[Records from a data source]
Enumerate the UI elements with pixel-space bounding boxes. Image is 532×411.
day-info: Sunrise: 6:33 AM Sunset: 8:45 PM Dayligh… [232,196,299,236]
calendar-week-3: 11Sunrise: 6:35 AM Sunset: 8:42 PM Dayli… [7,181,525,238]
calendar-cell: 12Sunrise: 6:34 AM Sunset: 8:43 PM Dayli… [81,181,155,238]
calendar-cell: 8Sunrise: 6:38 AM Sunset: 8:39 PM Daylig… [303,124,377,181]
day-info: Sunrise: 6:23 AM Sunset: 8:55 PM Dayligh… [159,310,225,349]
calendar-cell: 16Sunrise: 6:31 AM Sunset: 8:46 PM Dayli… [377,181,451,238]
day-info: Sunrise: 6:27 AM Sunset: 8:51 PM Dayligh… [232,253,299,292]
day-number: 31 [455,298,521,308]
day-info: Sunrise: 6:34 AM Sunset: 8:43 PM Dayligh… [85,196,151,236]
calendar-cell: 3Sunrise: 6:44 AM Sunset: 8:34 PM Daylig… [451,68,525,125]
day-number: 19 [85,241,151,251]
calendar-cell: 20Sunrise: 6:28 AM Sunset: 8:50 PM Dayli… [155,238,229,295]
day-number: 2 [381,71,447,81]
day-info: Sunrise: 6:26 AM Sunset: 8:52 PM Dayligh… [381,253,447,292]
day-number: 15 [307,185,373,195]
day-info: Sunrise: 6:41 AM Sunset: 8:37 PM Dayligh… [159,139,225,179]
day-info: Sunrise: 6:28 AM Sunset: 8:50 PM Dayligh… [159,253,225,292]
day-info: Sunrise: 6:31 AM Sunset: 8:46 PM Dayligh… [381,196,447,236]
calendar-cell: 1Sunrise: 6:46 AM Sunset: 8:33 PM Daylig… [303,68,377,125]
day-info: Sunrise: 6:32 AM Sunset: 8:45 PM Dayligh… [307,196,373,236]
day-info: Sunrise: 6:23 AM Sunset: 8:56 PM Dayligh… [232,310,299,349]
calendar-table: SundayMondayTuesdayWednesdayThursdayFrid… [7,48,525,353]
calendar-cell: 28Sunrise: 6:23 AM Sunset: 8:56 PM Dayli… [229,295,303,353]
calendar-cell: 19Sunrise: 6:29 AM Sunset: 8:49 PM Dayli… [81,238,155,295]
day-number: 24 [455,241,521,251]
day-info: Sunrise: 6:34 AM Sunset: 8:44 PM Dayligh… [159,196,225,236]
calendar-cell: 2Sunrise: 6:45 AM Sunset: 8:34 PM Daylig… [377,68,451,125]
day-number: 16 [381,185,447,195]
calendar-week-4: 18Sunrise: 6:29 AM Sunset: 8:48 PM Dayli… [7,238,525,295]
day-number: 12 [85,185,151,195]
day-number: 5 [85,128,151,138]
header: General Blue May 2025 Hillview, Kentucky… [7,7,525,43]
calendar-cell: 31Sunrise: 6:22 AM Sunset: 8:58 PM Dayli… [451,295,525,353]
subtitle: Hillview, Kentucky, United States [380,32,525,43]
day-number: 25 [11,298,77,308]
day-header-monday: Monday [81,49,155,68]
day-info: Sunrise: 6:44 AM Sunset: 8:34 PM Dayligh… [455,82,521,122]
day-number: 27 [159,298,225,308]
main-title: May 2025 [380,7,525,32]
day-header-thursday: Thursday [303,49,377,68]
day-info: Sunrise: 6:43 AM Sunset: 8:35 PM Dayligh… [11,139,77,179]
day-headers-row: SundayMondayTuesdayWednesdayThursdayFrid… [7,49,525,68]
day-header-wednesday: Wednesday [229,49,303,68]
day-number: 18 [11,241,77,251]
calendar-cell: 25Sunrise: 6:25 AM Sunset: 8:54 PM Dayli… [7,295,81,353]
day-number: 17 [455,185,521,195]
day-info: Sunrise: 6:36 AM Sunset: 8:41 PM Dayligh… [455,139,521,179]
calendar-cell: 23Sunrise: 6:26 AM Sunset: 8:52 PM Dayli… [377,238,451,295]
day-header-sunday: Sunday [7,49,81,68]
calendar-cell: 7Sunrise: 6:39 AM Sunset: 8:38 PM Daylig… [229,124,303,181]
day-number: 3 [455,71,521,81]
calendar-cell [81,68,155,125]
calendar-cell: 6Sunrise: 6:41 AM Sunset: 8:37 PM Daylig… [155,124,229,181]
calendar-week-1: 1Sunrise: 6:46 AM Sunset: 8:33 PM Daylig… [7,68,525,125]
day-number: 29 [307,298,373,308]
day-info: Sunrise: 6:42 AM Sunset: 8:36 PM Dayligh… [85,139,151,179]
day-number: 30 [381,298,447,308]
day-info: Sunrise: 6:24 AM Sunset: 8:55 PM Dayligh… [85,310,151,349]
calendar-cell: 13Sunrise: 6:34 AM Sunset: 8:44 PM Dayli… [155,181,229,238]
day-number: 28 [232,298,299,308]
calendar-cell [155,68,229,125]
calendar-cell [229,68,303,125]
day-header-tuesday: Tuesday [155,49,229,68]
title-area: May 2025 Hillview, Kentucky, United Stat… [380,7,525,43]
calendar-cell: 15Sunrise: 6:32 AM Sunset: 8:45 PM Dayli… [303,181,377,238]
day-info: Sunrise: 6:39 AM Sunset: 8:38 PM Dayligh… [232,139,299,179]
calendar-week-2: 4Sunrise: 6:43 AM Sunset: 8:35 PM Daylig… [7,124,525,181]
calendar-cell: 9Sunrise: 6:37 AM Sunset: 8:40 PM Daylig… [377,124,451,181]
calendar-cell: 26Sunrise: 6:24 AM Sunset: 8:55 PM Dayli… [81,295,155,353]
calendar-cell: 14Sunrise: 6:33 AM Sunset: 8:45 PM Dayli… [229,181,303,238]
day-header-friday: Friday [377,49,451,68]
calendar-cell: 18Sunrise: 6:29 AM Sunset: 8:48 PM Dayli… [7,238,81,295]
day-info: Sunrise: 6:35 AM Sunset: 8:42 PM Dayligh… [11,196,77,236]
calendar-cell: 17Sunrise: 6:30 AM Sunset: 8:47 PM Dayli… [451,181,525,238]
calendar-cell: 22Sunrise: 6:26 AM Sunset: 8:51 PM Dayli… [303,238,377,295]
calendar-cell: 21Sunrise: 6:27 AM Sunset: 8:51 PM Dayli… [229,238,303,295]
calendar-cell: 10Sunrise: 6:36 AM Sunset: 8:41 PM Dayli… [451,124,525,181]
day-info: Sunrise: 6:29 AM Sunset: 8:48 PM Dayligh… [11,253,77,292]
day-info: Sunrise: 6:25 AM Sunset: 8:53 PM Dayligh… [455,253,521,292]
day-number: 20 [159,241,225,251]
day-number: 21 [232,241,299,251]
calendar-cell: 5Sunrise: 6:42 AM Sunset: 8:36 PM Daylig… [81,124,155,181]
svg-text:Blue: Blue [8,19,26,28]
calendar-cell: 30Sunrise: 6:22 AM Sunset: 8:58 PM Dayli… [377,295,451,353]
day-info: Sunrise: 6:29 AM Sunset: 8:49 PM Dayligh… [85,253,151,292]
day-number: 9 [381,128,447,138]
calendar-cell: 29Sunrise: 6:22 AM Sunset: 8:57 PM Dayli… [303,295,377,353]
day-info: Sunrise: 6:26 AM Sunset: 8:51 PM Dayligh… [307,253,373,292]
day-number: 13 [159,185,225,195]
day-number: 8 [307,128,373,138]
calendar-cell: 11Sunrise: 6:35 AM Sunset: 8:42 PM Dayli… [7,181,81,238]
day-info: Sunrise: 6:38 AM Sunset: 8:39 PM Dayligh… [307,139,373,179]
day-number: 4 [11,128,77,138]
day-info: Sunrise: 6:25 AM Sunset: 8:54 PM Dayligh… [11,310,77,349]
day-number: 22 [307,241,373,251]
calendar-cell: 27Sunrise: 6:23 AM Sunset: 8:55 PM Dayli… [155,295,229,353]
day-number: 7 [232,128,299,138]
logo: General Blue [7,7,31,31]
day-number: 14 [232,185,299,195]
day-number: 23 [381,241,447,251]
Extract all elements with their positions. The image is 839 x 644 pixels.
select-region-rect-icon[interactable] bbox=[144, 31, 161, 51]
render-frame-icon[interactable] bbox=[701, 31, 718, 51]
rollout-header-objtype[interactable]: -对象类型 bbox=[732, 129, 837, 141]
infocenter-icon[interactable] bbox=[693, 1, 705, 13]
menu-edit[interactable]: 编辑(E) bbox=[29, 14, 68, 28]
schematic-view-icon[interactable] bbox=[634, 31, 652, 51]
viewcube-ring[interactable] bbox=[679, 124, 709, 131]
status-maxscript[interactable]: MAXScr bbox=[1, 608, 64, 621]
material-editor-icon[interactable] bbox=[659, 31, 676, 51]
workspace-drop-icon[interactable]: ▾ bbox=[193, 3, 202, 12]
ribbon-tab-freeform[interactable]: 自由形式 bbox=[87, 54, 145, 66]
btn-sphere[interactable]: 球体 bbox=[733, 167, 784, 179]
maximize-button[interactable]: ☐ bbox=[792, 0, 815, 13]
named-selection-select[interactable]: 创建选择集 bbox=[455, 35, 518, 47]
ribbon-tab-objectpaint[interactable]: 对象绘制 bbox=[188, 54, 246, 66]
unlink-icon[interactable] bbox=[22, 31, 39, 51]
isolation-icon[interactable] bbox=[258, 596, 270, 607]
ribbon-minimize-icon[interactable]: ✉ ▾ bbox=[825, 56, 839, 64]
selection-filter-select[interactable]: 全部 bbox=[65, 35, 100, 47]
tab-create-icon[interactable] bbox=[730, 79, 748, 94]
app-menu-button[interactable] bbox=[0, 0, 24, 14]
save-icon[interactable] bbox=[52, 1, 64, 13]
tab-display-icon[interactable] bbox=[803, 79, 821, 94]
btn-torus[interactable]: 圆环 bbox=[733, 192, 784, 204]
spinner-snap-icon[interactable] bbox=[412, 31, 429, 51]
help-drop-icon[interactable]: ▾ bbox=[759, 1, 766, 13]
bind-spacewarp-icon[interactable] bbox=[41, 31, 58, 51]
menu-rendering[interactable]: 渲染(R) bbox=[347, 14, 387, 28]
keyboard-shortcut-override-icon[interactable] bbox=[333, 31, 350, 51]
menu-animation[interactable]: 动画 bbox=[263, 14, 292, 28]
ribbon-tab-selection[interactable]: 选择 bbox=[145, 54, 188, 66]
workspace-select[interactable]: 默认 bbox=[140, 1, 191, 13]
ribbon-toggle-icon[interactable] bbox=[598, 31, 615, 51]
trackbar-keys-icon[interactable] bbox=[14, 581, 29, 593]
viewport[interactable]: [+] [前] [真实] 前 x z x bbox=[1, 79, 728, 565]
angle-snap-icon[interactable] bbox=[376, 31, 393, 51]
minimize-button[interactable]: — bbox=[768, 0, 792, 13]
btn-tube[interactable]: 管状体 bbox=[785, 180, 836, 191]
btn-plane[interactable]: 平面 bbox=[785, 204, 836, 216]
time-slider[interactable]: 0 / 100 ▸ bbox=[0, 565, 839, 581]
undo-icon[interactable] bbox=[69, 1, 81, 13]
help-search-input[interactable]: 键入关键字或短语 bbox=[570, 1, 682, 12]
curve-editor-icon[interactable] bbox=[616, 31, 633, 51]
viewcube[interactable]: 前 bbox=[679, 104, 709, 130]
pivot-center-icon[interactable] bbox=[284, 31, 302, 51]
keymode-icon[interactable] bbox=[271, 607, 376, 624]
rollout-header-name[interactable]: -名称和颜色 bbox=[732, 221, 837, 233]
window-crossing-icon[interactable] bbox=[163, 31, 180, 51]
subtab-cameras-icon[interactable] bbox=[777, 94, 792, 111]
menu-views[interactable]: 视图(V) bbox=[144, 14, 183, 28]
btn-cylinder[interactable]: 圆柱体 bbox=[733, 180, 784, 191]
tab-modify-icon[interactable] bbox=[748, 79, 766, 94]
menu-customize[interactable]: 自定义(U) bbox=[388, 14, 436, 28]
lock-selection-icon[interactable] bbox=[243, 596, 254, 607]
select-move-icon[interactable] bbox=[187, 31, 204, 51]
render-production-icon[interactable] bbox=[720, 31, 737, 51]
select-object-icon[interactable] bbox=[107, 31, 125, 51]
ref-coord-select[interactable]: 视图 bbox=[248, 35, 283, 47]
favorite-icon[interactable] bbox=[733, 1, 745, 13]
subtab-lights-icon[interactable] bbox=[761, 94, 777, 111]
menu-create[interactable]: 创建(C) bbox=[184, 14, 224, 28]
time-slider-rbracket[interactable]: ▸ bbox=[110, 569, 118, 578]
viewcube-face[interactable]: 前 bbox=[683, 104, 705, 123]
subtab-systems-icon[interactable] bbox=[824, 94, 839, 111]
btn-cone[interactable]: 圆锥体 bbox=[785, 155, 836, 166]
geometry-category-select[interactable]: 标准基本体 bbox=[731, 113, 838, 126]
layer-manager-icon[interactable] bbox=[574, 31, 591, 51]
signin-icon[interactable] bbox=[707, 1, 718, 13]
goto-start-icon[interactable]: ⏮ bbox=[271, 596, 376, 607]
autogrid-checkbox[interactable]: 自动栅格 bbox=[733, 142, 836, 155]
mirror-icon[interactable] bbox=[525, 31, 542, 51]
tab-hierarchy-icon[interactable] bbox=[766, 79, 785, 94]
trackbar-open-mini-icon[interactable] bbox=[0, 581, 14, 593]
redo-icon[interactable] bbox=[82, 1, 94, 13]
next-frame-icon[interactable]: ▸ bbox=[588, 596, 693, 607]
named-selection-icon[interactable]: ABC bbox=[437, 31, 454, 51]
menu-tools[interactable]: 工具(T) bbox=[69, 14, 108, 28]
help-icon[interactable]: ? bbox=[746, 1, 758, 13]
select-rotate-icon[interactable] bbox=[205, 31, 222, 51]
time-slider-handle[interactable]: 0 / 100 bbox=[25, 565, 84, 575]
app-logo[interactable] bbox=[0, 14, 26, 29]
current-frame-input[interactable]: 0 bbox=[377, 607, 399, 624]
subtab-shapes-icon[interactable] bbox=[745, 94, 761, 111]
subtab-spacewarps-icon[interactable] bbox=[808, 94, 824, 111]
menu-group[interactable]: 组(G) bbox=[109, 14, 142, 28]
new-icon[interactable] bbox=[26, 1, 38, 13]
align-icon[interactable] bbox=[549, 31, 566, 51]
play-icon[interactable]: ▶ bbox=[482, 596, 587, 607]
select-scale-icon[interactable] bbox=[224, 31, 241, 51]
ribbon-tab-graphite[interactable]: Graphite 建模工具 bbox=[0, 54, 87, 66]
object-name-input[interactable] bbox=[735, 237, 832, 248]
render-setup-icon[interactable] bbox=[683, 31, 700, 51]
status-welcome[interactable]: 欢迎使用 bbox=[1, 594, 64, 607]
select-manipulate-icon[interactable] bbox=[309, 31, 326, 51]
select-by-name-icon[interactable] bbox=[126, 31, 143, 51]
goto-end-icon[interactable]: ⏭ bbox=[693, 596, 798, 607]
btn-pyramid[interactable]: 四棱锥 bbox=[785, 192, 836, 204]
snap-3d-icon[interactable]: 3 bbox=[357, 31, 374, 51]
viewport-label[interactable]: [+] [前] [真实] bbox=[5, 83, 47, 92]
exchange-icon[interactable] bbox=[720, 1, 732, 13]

TASK BRIEF:
Read the entries above, then pull out the lines that include "frame".

SOLUTION FOR THIS EXERCISE:
render-frame-icon[interactable] bbox=[701, 31, 718, 51]
next-frame-icon[interactable]: ▸ bbox=[588, 596, 693, 607]
current-frame-input[interactable]: 0 bbox=[377, 607, 399, 624]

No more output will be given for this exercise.